→ TASK ITEM:
The response must consist of the complete listing below, reproduced without alteration.

:: GIVEN DATA ::

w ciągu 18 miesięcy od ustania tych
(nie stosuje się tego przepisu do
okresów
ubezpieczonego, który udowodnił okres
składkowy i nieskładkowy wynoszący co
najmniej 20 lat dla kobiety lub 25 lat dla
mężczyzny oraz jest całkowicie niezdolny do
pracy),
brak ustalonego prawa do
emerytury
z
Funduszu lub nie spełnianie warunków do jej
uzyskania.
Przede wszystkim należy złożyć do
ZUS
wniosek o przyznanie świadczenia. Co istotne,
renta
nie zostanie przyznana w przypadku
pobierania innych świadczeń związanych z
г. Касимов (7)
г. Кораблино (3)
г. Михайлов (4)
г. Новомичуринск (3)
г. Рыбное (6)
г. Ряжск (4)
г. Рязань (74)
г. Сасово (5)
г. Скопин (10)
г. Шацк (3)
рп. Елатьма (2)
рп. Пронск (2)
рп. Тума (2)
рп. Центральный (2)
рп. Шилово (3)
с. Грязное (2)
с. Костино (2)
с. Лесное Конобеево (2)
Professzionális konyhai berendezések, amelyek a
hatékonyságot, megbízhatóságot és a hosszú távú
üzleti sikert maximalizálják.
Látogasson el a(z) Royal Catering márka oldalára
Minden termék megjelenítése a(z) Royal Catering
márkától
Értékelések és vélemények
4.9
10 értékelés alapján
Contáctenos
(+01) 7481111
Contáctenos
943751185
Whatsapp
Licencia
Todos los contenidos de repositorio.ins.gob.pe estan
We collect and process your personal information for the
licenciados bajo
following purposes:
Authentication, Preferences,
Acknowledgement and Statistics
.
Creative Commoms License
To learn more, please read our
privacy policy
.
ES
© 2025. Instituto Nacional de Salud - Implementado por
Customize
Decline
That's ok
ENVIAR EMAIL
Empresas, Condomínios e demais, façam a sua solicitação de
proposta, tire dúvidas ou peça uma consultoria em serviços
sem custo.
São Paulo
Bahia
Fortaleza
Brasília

:::

→ REPLY:
w ciągu 18 miesięcy od ustania tych
(nie stosuje się tego przepisu do
okresów
ubezpieczonego, który udowodnił okres
składkowy i nieskładkowy wynoszący co
najmniej 20 lat dla kobiety lub 25 lat dla
mężczyzny oraz jest całkowicie niezdolny do
pracy),
brak ustalonego prawa do
emerytury
z
Funduszu lub nie spełnianie warunków do jej
uzyskania.
Przede wszystkim należy złożyć do
ZUS
wniosek o przyznanie świadczenia. Co istotne,
renta
nie zostanie przyznana w przypadku
pobierania innych świadczeń związanych z
г. Касимов (7)
г. Кораблино (3)
г. Михайлов (4)
г. Новомичуринск (3)
г. Рыбное (6)
г. Ряжск (4)
г. Рязань (74)
г. Сасово (5)
г. Скопин (10)
г. Шацк (3)
рп. Елатьма (2)
рп. Пронск (2)
рп. Тума (2)
рп. Центральный (2)
рп. Шилово (3)
с. Грязное (2)
с. Костино (2)
с. Лесное Конобеево (2)
Professzionális konyhai berendezések, amelyek a
hatékonyságot, megbízhatóságot és a hosszú távú
üzleti sikert maximalizálják.
Látogasson el a(z) Royal Catering márka oldalára
Minden termék megjelenítése a(z) Royal Catering
márkától
Értékelések és vélemények
4.9
10 értékelés alapján
Contáctenos
(+01) 7481111
Contáctenos
943751185
Whatsapp
Licencia
Todos los contenidos de repositorio.ins.gob.pe estan
We collect and process your personal information for the
licenciados bajo
following purposes:
Authentication, Preferences,
Acknowledgement and Statistics
.
Creative Commoms License
To learn more, please read our
privacy policy
.
ES
© 2025. Instituto Nacional de Salud - Implementado por
Customize
Decline
That's ok
ENVIAR EMAIL
Empresas, Condomínios e demais, façam a sua solicitação de
proposta, tire dúvidas ou peça uma consultoria em serviços
sem custo.
São Paulo
Bahia
Fortaleza
Brasília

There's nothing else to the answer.